Whenever my colleagues and I visited her family, their hospitality was impeccable. Farzana's mother, or sometimes Farzana herself, would have prepared food for us. There would be a lot of discussions, about the status of the case of her husband, about the progress of the education of her daughter and about life in general. She had ensured that her daughter got a life as normal as possible: she was studying in a Catholic missionary school in Kolkata, taking classes in Bharatnatyam and karate together with her regular curriculum, like any other girl of her age. But unlike other girls of her age, she had only glimpsed her father once or twice, on the other side of prison bars.
The challenges with her husband's legal case continued. The appeal against the sentence did not proceed in the high court. It was not possible for Farzana to travel to Maharashtra any more due to her deteriorating health. Meanwhile, we learnt how confessions had been extracted under police torture from her husband and the others convicted in the case and used as evidence against them under the infamous MCOCA, against all accepted jurisprudence. We also met her husband's neighbour and business partner, who admitted that he had been forced to give evidence against him under threat of imprisonment and torture. Two applications of parole for her husband to visit his severely ailing wife and old mother were refused. Even the police report for the parole application sent back by the West Bengal Police, under Mamata Banerjee's so-called 'minority friendly' government, was highly detrimental to his case as it stated that the release of her husband under parole would give rise to 'law and order problems in the area', completely without any basis.
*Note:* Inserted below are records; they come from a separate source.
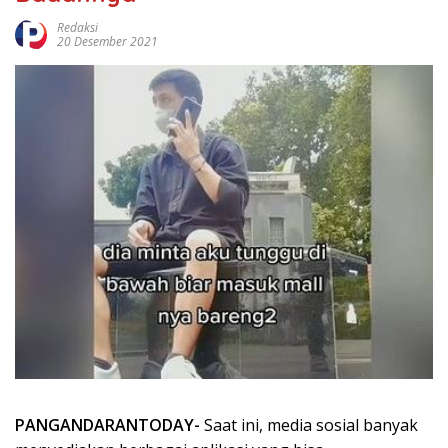
Redaksi
20 Desember 2021
PANGANDARANTODAY-
Saat ini, media sosial banyak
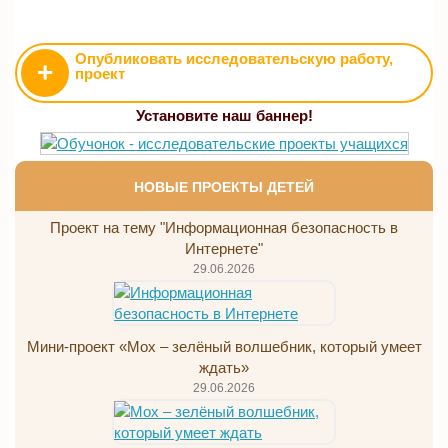
Опубликовать исследовательскую работу,
+
проект
Установите наш баннер!
НОВЫЕ ПРОЕКТЫ ДЕТЕЙ
Проект на тему "Информационная безопасность в
Интернете"
29.06.2026
Мини-проект «Мох – зелёный волшебник, который умеет
ждать»
29.06.2026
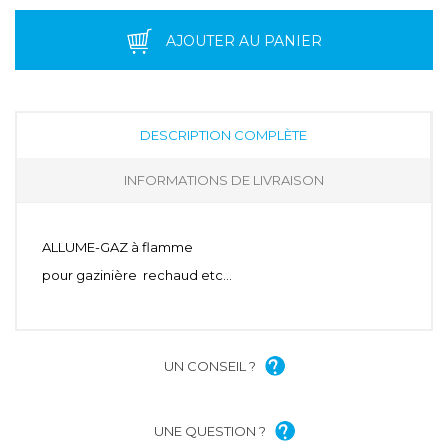
AJOUTER AU PANIER
DESCRIPTION COMPLÈTE
INFORMATIONS DE LIVRAISON
ALLUME-GAZ à flamme
pour gazinière rechaud etc...
UN CONSEIL ?
UNE QUESTION ?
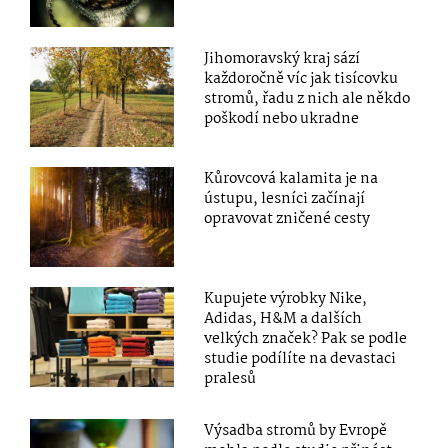
Jihomoravský kraj sází
každoročně víc jak tisícovku
stromů, řadu z nich ale někdo
poškodí nebo ukradne
Kůrovcová kalamita je na
ústupu, lesníci začínají
opravovat zničené cesty
Kupujete výrobky Nike,
Adidas, H&M a dalších
velkých značek? Pak se podle
studie podílíte na devastaci
pralesů
Výsadba stromů by Evropě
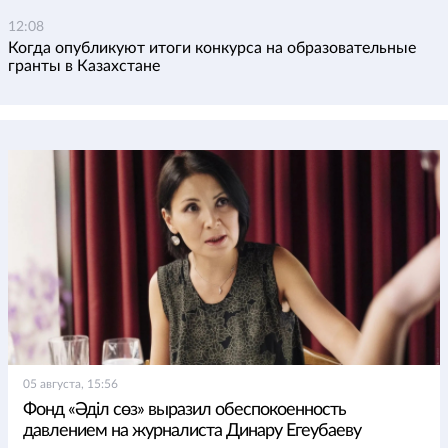
12:08
Когда опубликуют итоги конкурса на образовательные
гранты в Казахстане
05 августа, 15:56
Фонд «Әділ сөз» выразил обеспокоенность
давлением на журналиста Динару Егеубаеву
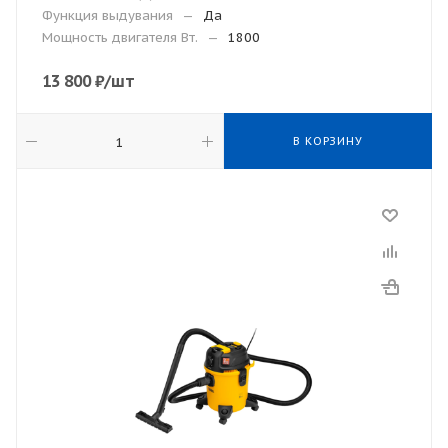
Функция выдувания
—
Да
Мощность двигателя Вт.
—
1800
13 800
₽
/шт
В КОРЗИНУ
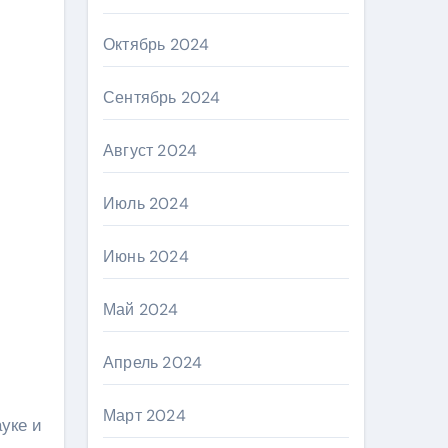
Октябрь 2024
Сентябрь 2024
Август 2024
Июль 2024
Июнь 2024
Май 2024
Апрель 2024
Март 2024
уке и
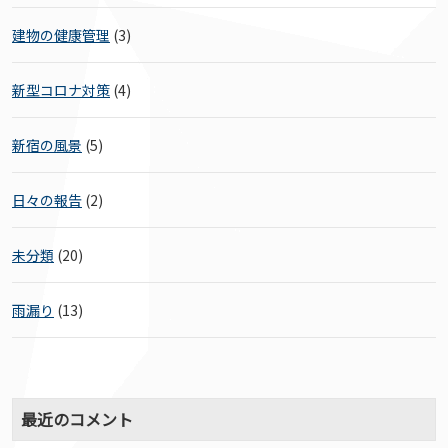
建物の健康管理
(3)
新型コロナ対策
(4)
新宿の風景
(5)
日々の報告
(2)
未分類
(20)
雨漏り
(13)
最近のコメント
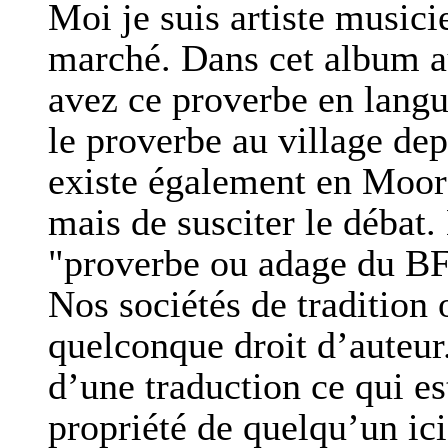
Moi je suis artiste music
marché. Dans cet album a
avez ce proverbe en langu
le proverbe au village dep
existe également en Mooré
mais de susciter le débat. 
"proverbe ou adage du BF
Nos sociétés de tradition 
quelconque droit d’auteur.
d’une traduction ce qui es
propriété de quelqu’un ici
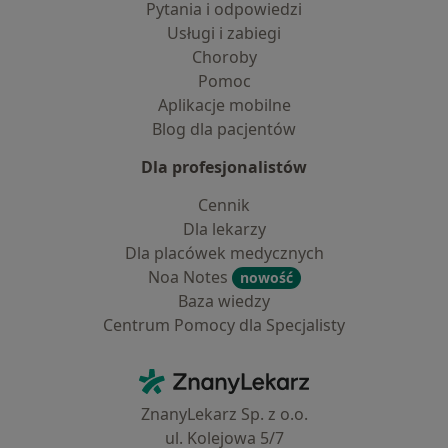
Pytania i odpowiedzi
Usługi i zabiegi
Choroby
Pomoc
Aplikacje mobilne
Blog dla pacjentów
Dla profesjonalistów
Cennik
Dla lekarzy
Dla placówek medycznych
Noa Notes
nowość
Baza wiedzy
Centrum Pomocy dla Specjalisty
Kontakt
ZnanyLekarz - Strona główna
ZnanyLekarz Sp. z o.o.
ul. Kolejowa 5/7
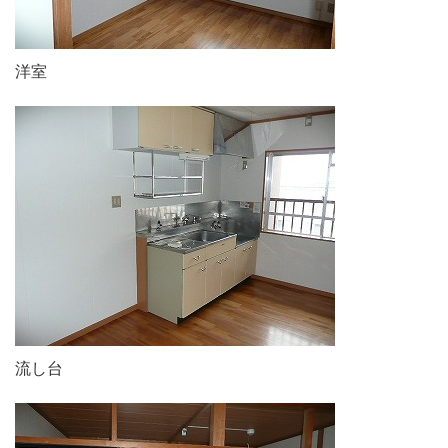
洋室
流し台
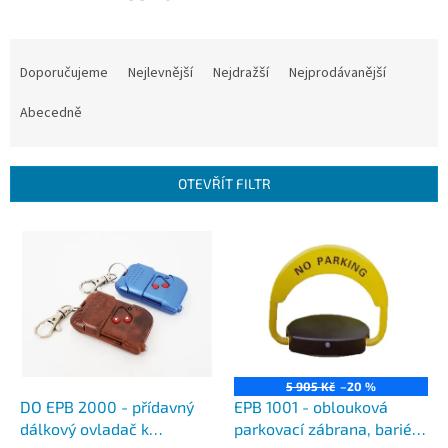
Ř
a
Doporučujeme
Nejlevnější
Nejdražší
Nejprodávanější
z
e
Abecedně
n
í
p
OTEVŘÍT FILTR
r
o
V
d
ý
u
p
k
i
t
s
ů
p
r
o
5 905 Kč
–20 %
d
DO EPB 2000 - přídavný
EPB 1001 - oblouková
u
dálkový ovladač k
parkovací zábrana, bariéra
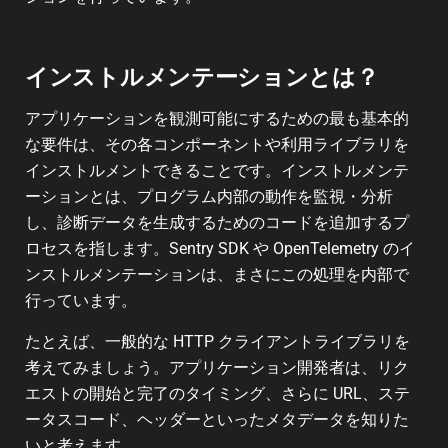
インストルメンテーションとは？
アプリケーションを観測可能にするための最も基本的
な要件は、その各コンポーネントや利用ライブラリを
インストルメントできることです。インストルメンテ
ーションとは、プログラム内部の動作を監視・分析
し、診断データを生成するためのコードを追加するプ
ロセスを指します。Sentry SDK や OpenTelemetry のイ
ンストルメンテーションは、まさにこの処理を内部で
行っています。
たとえば、一般的な HTTP クライアントライブラリを
考えてみましょう。アプリケーション開発者は、リク
エストの開始と完了のタイミング、さらに URL、ステ
ータスコード、ヘッダーといったメタデータを知りた
いと考えます。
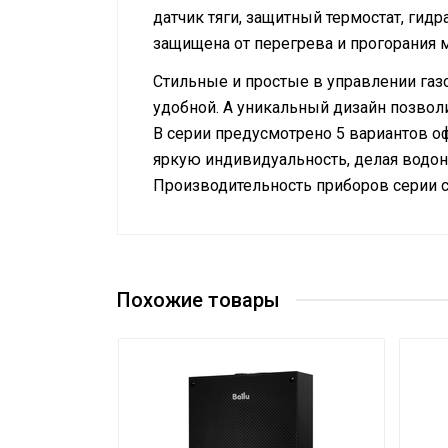
датчик тяги, защитный термостат, ги
защищена от перегрева и прогорания 
Стильные и простые в управлении газ
удобной. А уникальный дизайн позвол
В серии предусмотрено 5 вариантов офо
яркую индивидуальность, делая водон
Производительность приборов серии с
Руководство по эксплуатации
Предохранительный
Сертификат
Да
клапан давления
Система самодиагностики
Похожие товары
Нет
неисправности
Расход природного газа,
2
максимальный
Вес товара с упаковкой
9.92
(брутто)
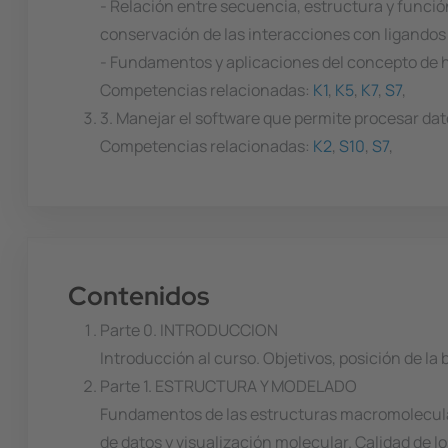
- Relación entre secuencia, estructura y función:
conservación de las interacciones con ligandos 
- Fundamentos y aplicaciones del concepto de ho
Competencias relacionadas:
K1
,
K5
,
K7
,
S7
,
3. Manejar el software que permite procesar da
Competencias relacionadas:
K2
,
S10
,
S7
,
Contenidos
Parte 0. INTRODUCCION
Introducción al curso. Objetivos, posición de la 
Parte 1. ESTRUCTURA Y MODELADO
Fundamentos de las estructuras macromolecular
de datos y visualización molecular. Calidad de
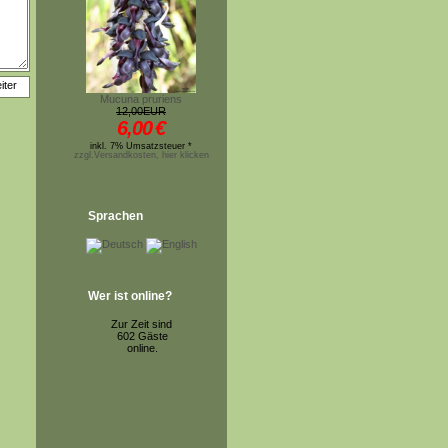
Mucuna pruriens
12,00EUR
6,00
€
inkl. 7% Umsatzsteuer *
zzgl.Versandkosten, hier klicken
Sprachen
Wer ist online?
Zur Zeit sind
602 Gäste
online.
This is what happens in India once someone is branded as a 'terrorist'.
Farzana never met her husband again. As 2019 came to an end and the COVID-19 pandemic began, her condition deteriorated further. She needed to undergo dialysis thrice a week and frequent hospitalisations to remove fluids accumulating in her body. Finally, one early morning in April 2020, as the lockdown started, I got the information that Farzana had passed away, ending her life of struggle against the Indian legal system which had so casually taken away her young and promising life. She was just 35.
Farzana's husband was released last week, acquitted in the 2006 Mumbai blasts case, after spending 19 years in prison branded as a terrorist. I learned that Farzana's daughter had cleared the 12th boards examination this year with flying colours, and will appear for the medical and engineering joint entrance exams. But Farzana will not be there to see them.
Farzana's story is the story of hundreds of Muslim women of India, whose husbands or other family members have been arrested and imprisoned under charges of terrorism. For women such as Farzana, the process of getting justice is ultimately the punishment that snatches away their promising lives and careers and just leaves memories of the injustices that minority women face in India.